Question: Are there differences in the impact of chemotherapeutics on primordial vs. growing follicles?

Answer: There is destruction of both growing follicles and primordial follicles. The article, “How do chemotherapeutic agents damage the ovary?” by Morgan, Anderson, Gourley, Wallace, and Spears provides a good review of some of the evidence. Briefly, chemotherapeutics may affect a variety of cell types within the ovary. A reduction in primordial follicles may be caused by direct damage by chemotherapeutics. However, chemotherapy also damages growing follicles, which increases recruitment of the primordial pool of follicles to begin growing. This increased recruitment also means that chemotherapy may indirectly decrease primordial follicle numbers.


Question: How do you build relationships with oncologist to ensure they are willing to start the fertility preservation discussion with patients?

Answer: It is important to reach out to oncologists and oncology nurses and let them know that you provide fertility preservation services for their patients. Provide flyers, letters, and make an effort to give presentations to oncology groups in your area. Please refer to the oncofertility website for more information.


Question: Are there functional analyses after uterine or whole body irradiation to determine if the uterus will be able to carry a healthy growing fetus to term?

Answer: The studies have focused only on uterine size and blood flow post radiation exposure, not functional in vitro studies.


Question: What do you/your patients consider a good number of oocytes?

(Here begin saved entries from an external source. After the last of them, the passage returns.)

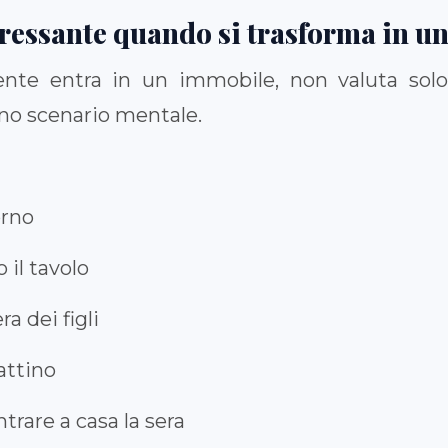
ressante quando si trasforma in un
e entra in un immobile, non valuta solo s
no scenario mentale.
orno
 il tavolo
 dei figli
attino
trare a casa la sera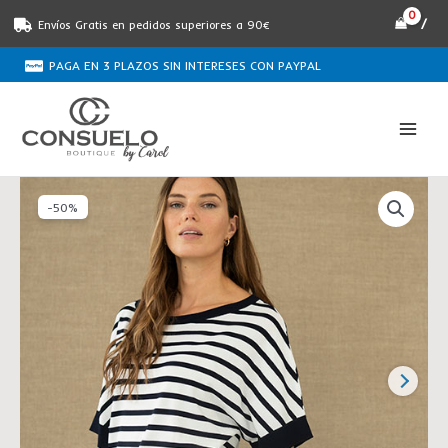
Ir
/
Envíos Gratis en pedidos superiores a 90€
al
contenido
PAGA EN 3 PLAZOS SIN INTERESES CON PAYPAL
El
El
Jersey
precio
precio
-50%
de
original
actual
rayas
era:
es:
marineras
€90.00.
€45.00.
con
manga
corta
HONGO
cantidad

If a patient doesn't get enough after one stimulation protocol, will you allow them to delay treatment in order to do another?

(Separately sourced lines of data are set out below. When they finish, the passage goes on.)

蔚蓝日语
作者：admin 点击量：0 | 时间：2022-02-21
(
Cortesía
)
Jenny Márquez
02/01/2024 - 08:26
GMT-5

Answer: That is a difficult question and depends on a patient’s age and egg quality. We generally think getting more eggs is better than few eggs, but there is no guarantee of pregnancy even with many eggs. Ideally, a patient gets at least 10 oocytes in an egg retrieval. It is reasonable to pursue another stimulation cycle only if the oncologist feels comfortable delaying therapy.

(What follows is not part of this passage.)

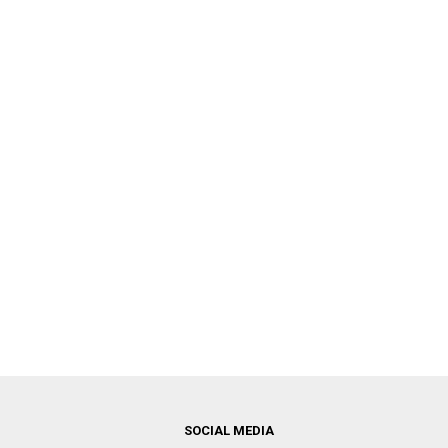
SOCIAL MEDIA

Join the next Oncofertility Virtual Grand Rounds in June on the topics, "Sexuality After Cancer" with Dr. Kamaljeet Murthy and "Hormonal impact of cancer treatment and management of hormonal symptoms in female cancer survivors" with Dr. Catherine Stika.



hi thanks for posting this the information was very interesting im glad to see that they are looking at the far reaching implications of chemo treatment when most people think that once the initial round goes into recession they only worry along with the doctors of people getting the same disease back but now they can look at long term at other effects of the body i only hope that doctors also continue to scan patients for other irregularities.